Curator Talk: Makeda Best on “Containing Multitudes”
Please join us for a lecture and conversation with Makeda Best, Deputy Director of Curatorial Affairs at the Oakland Museum of California Art, and Casey Riley, Chair of Global Contemporary Art at Mia, in connection with the “Containing Multitudes” exhibition.
Like other American thinkers of the 19th century, Walt Whitman, through his writing, poetry, and the production of his own likenesses, envisioned an almost divine role for the daguerreotype—that its material and pictorial properties could contribute to a broader cultural project to recover proof of and to promote the validity of the nation’s providential origins and divine mission. Whitman declared himself devoted to “what is real about America”—to the people whose diversity of skills were literally constructing the nation in their image. This lecture draws on the photographs featured in “Containing Multitudes” to explore the omissions and legacies of visions such as Whitman’s, and the ways practitioners have envisioned and interpreted their truths about America and its promise.
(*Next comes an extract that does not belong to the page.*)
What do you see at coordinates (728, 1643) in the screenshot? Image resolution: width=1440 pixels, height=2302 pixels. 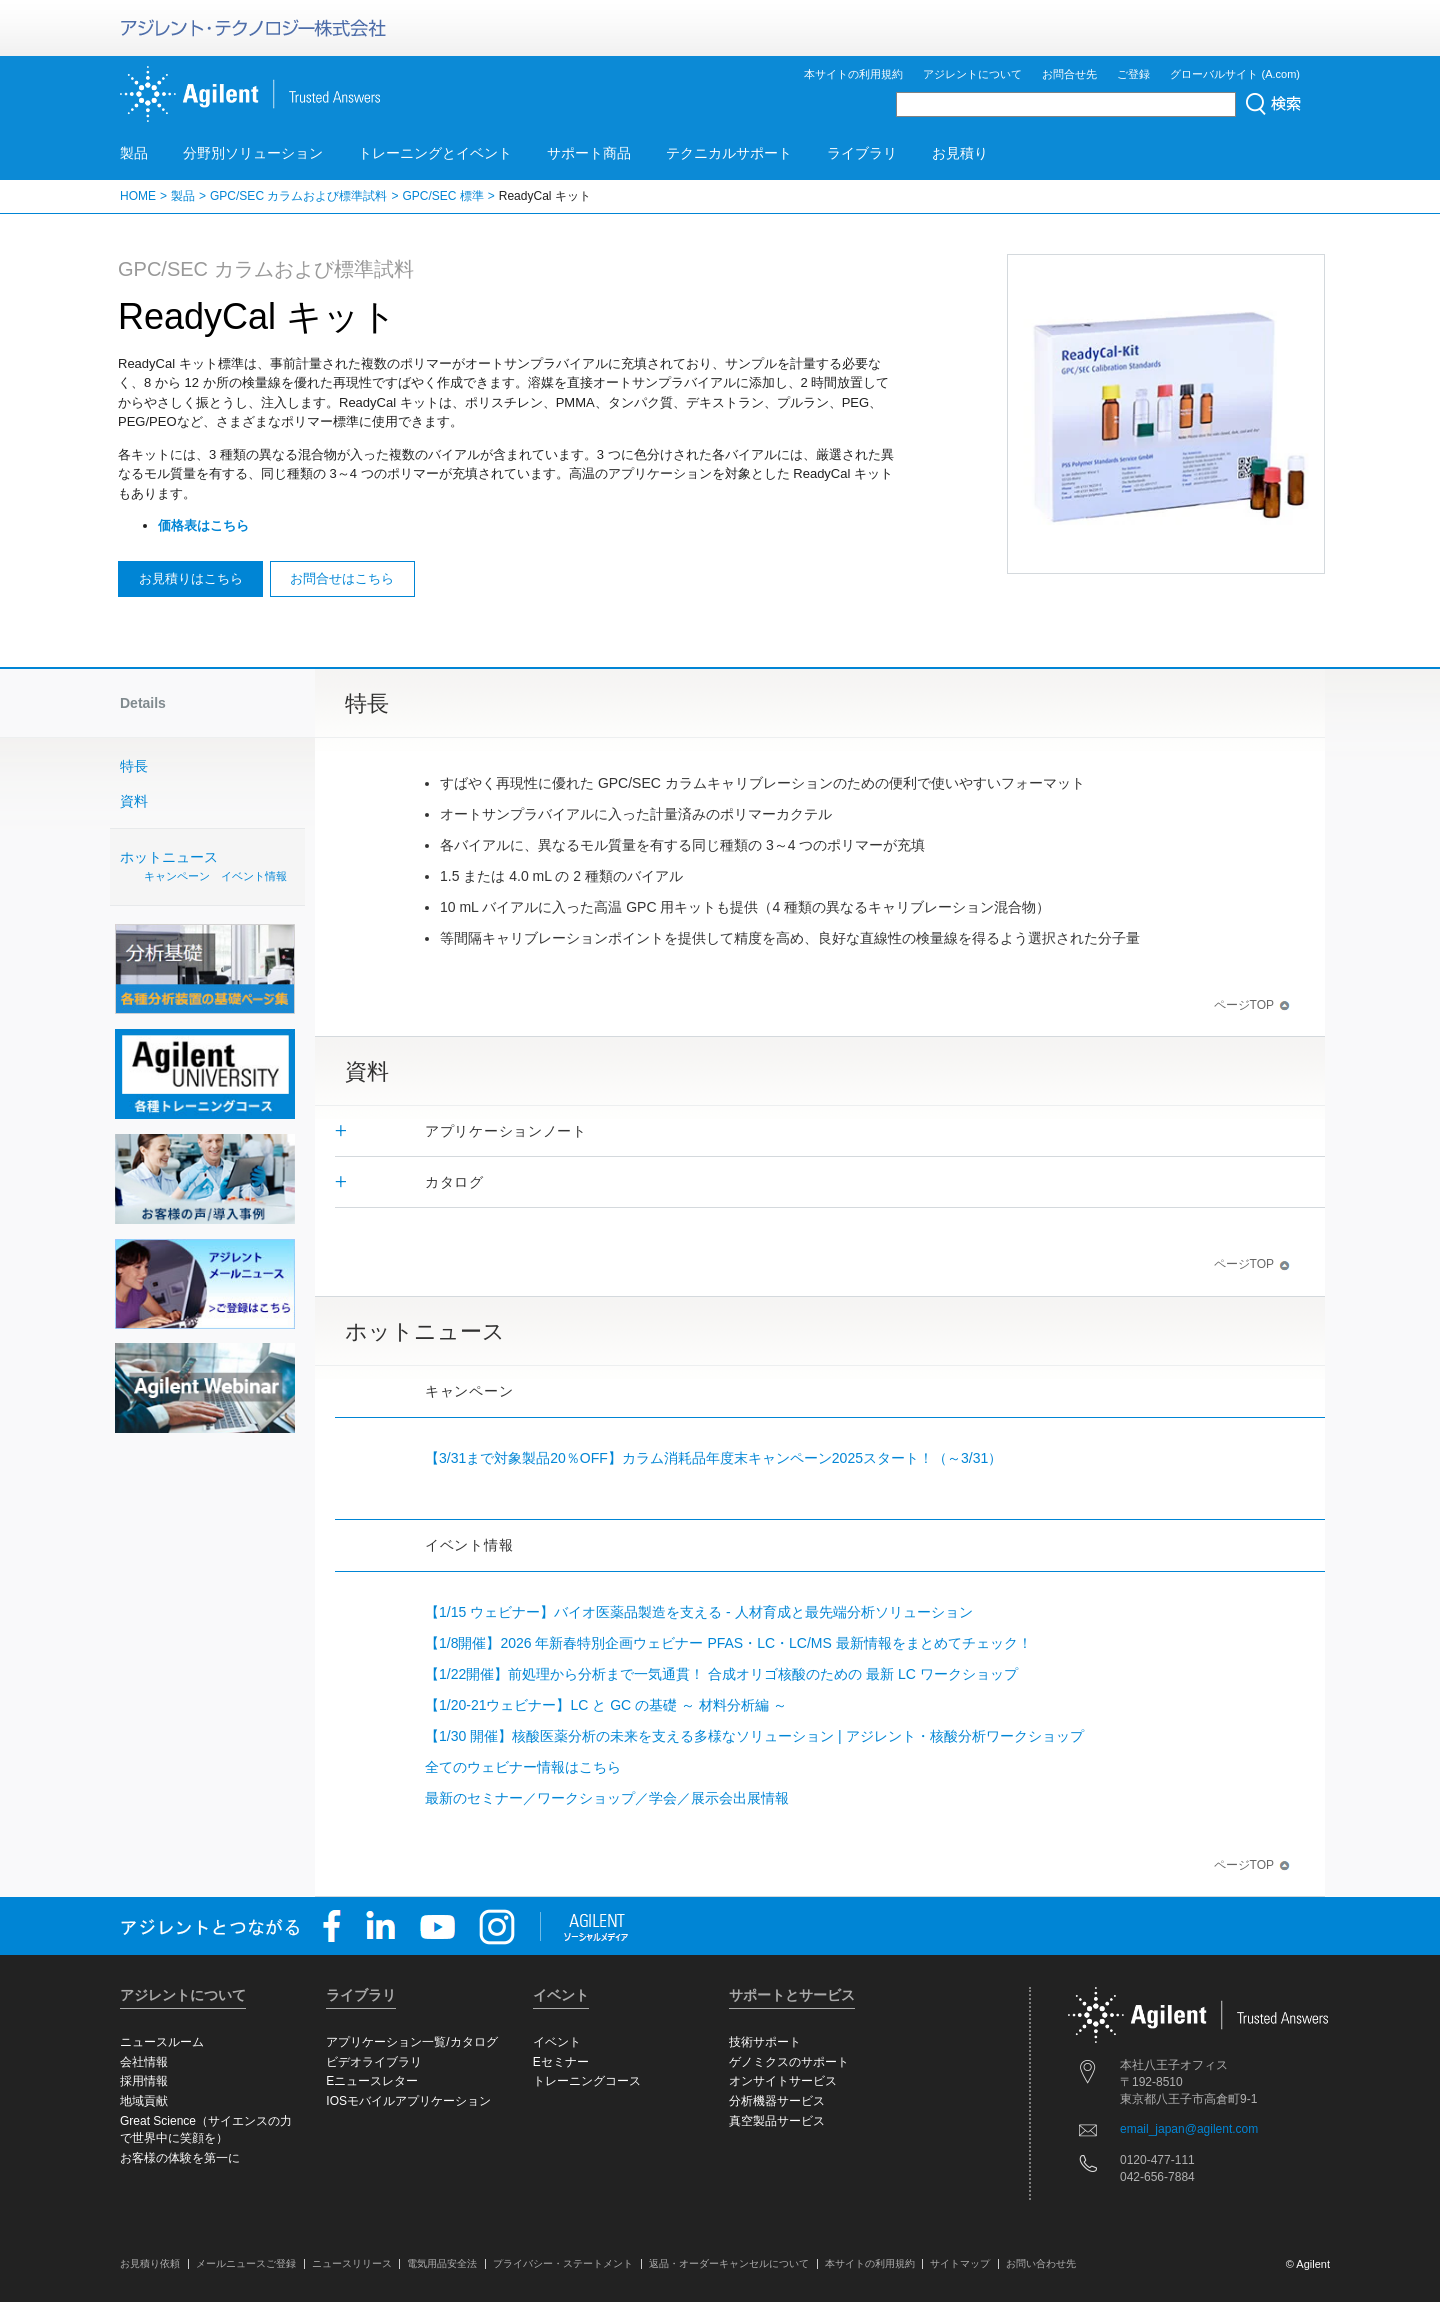 I see `【1/8開催】2026 年新春特別企画ウェビナー PFAS・LC・LC/MS 最新情報をまとめてチェック！` at bounding box center [728, 1643].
Makeda Best is the Deputy Director of Curatorial Affairs at the Oakland Museum of California Art (OMCA), where she leads the Curatorial, Production, Design, and Collections Departments. A photography scholar, Best’s most recent exhibition, “American Job: 1940–2011,” was shown at the International Center for Photography, New York in 2025. Best formerly served as the Richard L. Menschel Curator of Photography at the Harvard Art Museums, where she curated numerous acclaimed exhibitions, including “Devour the Land: War and American Landscape Photography Since 1970” and “Time Is Now: Photography and Social Change in James Baldwin’s America.” Her curatorial practice centers on photography, documentary, history, social change, and expanding representation within museum collections. A widely published scholar and award-winning educator, she is the author of Elevate the Masses: Alexander Gardner, Photography and Democracy in 19th Century America and recipient of the 2022 Paris Photo–Aperture Photography Catalogue of the Year Award.